PwC’s Kiran Sura discusses how COVID-19 is affecting international capacity building efforts and what is being done to strengthen them.
International climate negotiations are an unlevel playing field. Put simply, developing countries tend to have much smaller negotiating teams, less technical negotiating capacity and face a myriad of challenges that limit their ability to fully engage in talks compared to their more developed counterparts. Several initiatives seek to level the playing field by enhancing the near and long-term capacity and capabilities of developing country negotiators so that they can fully participate in UNFCCC decision-making processes. However, this task has been made more difficult in light of COVID-19.
Until recently it was business as usual for developing country climate negotiators. Preparations were well underway for climate negotiations scheduled to take place in Germany in June, and the all-important ambition COP scheduled to take place in Glasgow in November. However, COVID has laid rest to these plans.
With many governments across the world instructing people to stay at home and international travel grinding almost to a near halt, climate negotiations have inevitably been pushed back to later this year and into 2021. Climate negotiators from developing countries and those supporting them are having to adjust to working remotely – which has created a new set of challenges.

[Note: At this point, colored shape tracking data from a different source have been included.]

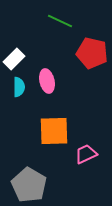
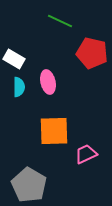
white rectangle: rotated 75 degrees clockwise
pink ellipse: moved 1 px right, 1 px down
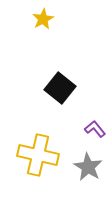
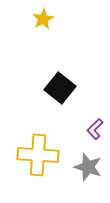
purple L-shape: rotated 95 degrees counterclockwise
yellow cross: rotated 9 degrees counterclockwise
gray star: rotated 12 degrees counterclockwise
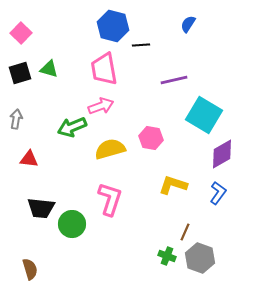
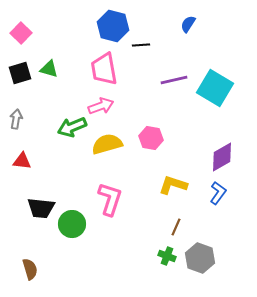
cyan square: moved 11 px right, 27 px up
yellow semicircle: moved 3 px left, 5 px up
purple diamond: moved 3 px down
red triangle: moved 7 px left, 2 px down
brown line: moved 9 px left, 5 px up
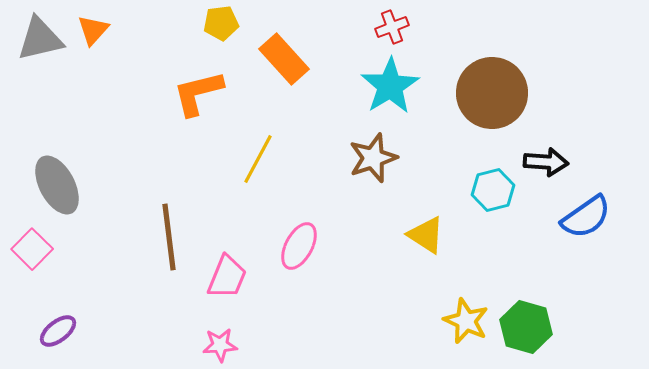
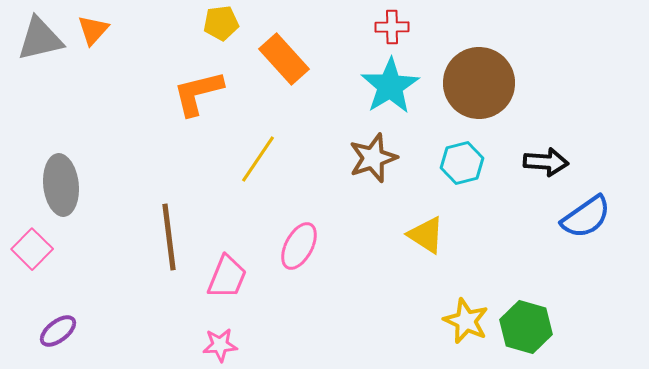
red cross: rotated 20 degrees clockwise
brown circle: moved 13 px left, 10 px up
yellow line: rotated 6 degrees clockwise
gray ellipse: moved 4 px right; rotated 22 degrees clockwise
cyan hexagon: moved 31 px left, 27 px up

Developing countries do not have high speed fibre optic broadband, enough bandwidth, reliable connectivity and unlimited personal data allowances. These are the things that have made the shift to virtual working in more developed countries seamless.
Power supply is also a problem in developing countries. Government offices are based in capital cities and on the electricity grid – in ‘normal’ times, these offices use back-up generators during power black-outs (both planned and unplanned). But staff who are sent home to work remotely under coronavirus lockdown often lack back-up generators at home, so they suffer from reduced electricity access, as poorer internet connections. Indeed, IT infrastructure, hardware, software and reliable power supplies are expensive luxuries in developing countries.

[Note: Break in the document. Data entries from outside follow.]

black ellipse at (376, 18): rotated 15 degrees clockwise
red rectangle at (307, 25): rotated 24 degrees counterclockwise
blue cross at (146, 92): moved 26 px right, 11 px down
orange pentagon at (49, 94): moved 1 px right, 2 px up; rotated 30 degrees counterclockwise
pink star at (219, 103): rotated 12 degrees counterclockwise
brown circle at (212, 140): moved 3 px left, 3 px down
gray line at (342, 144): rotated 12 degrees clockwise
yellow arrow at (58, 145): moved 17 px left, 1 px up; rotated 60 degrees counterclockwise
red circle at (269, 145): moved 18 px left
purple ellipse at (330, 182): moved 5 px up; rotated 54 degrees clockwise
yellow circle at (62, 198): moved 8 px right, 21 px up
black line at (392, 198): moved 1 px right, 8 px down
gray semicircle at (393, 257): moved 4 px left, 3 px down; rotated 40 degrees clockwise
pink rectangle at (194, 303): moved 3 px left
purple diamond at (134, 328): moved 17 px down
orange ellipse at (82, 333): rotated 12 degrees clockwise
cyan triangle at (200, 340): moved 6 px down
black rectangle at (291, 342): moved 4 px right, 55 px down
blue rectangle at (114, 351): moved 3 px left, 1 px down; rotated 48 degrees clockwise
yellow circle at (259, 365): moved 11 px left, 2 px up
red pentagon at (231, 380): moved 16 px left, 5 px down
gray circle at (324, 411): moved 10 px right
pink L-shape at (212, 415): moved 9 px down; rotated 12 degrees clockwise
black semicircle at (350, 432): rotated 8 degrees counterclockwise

This has forced several initiatives to re-evaluate how best to support negotiators during the crisis. Measures taken include redirecting logistical support to increase data allowances for individuals to access online documents and participate in virtual meetings; supporting travel to UN regional offices and other workspaces including hotels (if permissible under local travel restrictions) to access the internet, reliable electricity and services such as printers.
Capacity building efforts have moved to virtual platforms. Training workshops and webinars are being delivered online and repeated multiple times to enable people in different time zones to participate. Negotiators are using the additional preparatory time to commission research to inform their negotiating strategies and positions.

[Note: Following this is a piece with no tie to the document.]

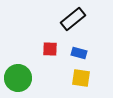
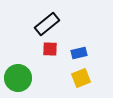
black rectangle: moved 26 px left, 5 px down
blue rectangle: rotated 28 degrees counterclockwise
yellow square: rotated 30 degrees counterclockwise
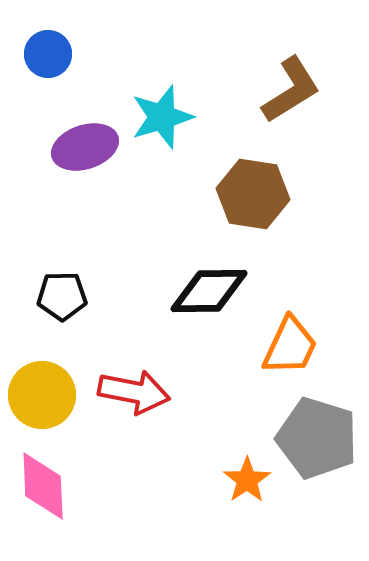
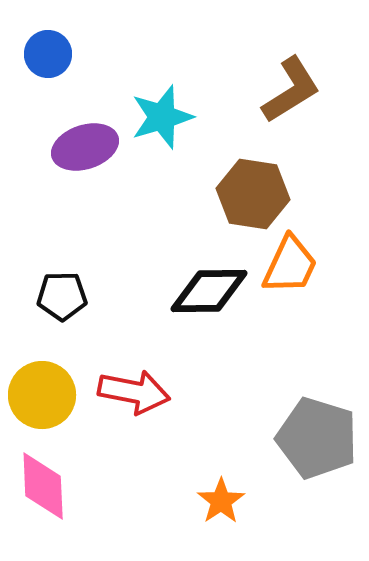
orange trapezoid: moved 81 px up
orange star: moved 26 px left, 21 px down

The crisis is still evolving and its impacts, like the climate crisis itself, are regressive, hitting those most vulnerable the hardest. There may yet be more challenges ahead and the risk that developing countries will necessarily have to redirect their efforts to fighting COVID-19 instead of climate emergency. The situation is being monitored closely. It’s certain that negotiations support programmes will need to keep adapting their support, to ensure that developing country individuals can continue to be effective and influential during these challenging times.